By Jeff Postelwait
With Congress set to adjourn for the elections soon, legislators are attempting to compromise on how best to regulate emissions from power plans following a federal appeals court’s decision to vacate the Clear Air Interstate Rule.
With the emissions rule thrown out, the question of how to reinstate it has been raised.
The White House, which considers the rule the signature air-quality accomplishment of the Bush administration, has asked Congress to restore the entire program.
Utilities are divided on whether this approach makes sense. Many favor restoring the first step of the program temporarily until a more long-term solution can be agreed upon.

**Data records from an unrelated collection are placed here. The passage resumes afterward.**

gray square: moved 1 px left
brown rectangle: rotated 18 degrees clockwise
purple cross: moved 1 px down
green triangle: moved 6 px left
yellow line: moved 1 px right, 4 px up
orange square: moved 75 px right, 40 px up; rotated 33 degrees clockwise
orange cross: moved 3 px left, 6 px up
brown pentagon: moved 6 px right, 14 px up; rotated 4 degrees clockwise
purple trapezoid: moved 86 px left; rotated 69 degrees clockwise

The White House does have some allies in this fight, with Sens. George Voinovich R-Ohio and James Inhofe R-Okla. introducing a bill Sept. 11 that would restore the entire program.

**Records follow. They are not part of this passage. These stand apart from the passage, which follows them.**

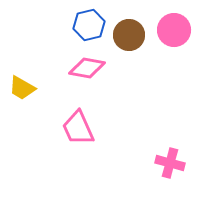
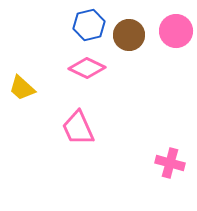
pink circle: moved 2 px right, 1 px down
pink diamond: rotated 15 degrees clockwise
yellow trapezoid: rotated 12 degrees clockwise
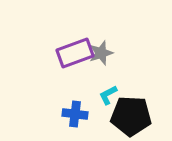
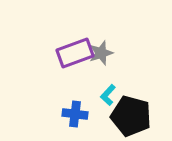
cyan L-shape: rotated 20 degrees counterclockwise
black pentagon: rotated 12 degrees clockwise
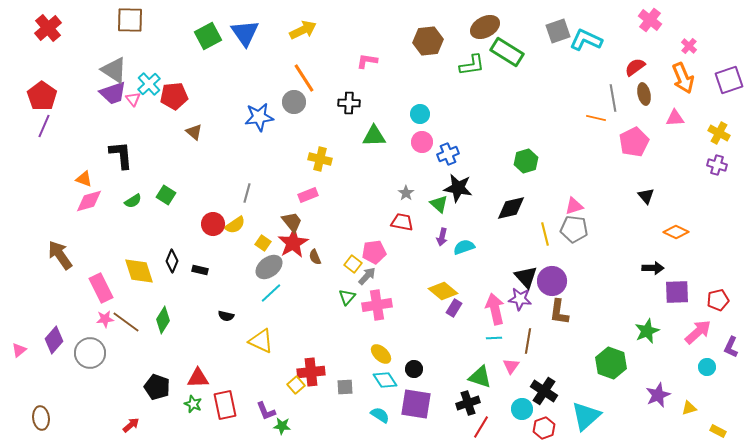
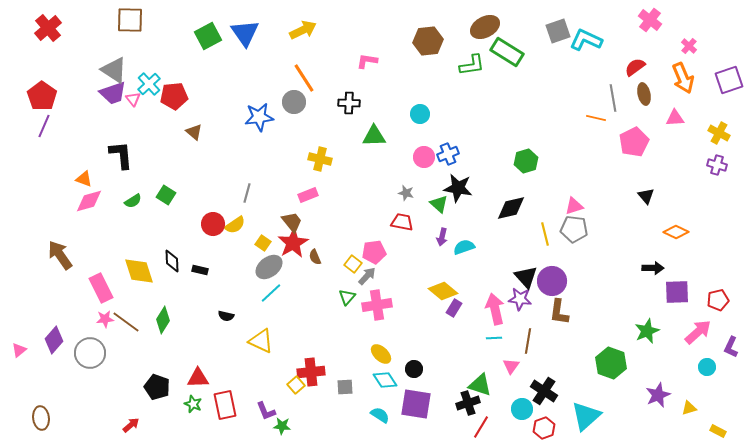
pink circle at (422, 142): moved 2 px right, 15 px down
gray star at (406, 193): rotated 21 degrees counterclockwise
black diamond at (172, 261): rotated 25 degrees counterclockwise
green triangle at (480, 377): moved 8 px down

U.S. Sen. Lamar Alexander (R-Tn.) said during a bipartisan roundtable he hosted with Senator Tom Carper (D-De.), that Congress should act to protect clean air standards following the court ruling. He said the ruling sends a signal to utilities that they aren’t required to meet clean air standards.
Alexander called on Congress to enact legislation in the next three weeks to set a temporary extension of the CAIR rule.
Sens. Alexander and Carper also discussed the feasibility of a four-pollutant legislative approach to reduce sulfur dioxide, nitrogen oxide, mercury and carbon dioxide emissions from power plants.
On July 11, the D.C. Circuit Court of Appeals struck down the federal CAIR, which covered emissions from 28 Eastern states. By vacating the rule, the court in some cases relieved utilities from any obligation to reduce sulfur dioxide and nitrogen oxide emissions.
Still, some utilities are proceeding with improvements, even though there is no federal rule in place. The court decision has complicated efforts by utilities to clean up power plants, in some putting new investments on hold.
Under the EPA rule, emissions were to be cut in two steps: with an initial cap on nitrogen oxide emissions in place by 2009 and an initial cap on sulfur dioxide emissions in place by 2010. New caps would have been put in place on both types of emissions by 2015 in the rule’s second step.
CAIR was issued by the EPA March 10, 2005, and the agency said the rule would achieve the largest reduction in air pollution in more than a decade.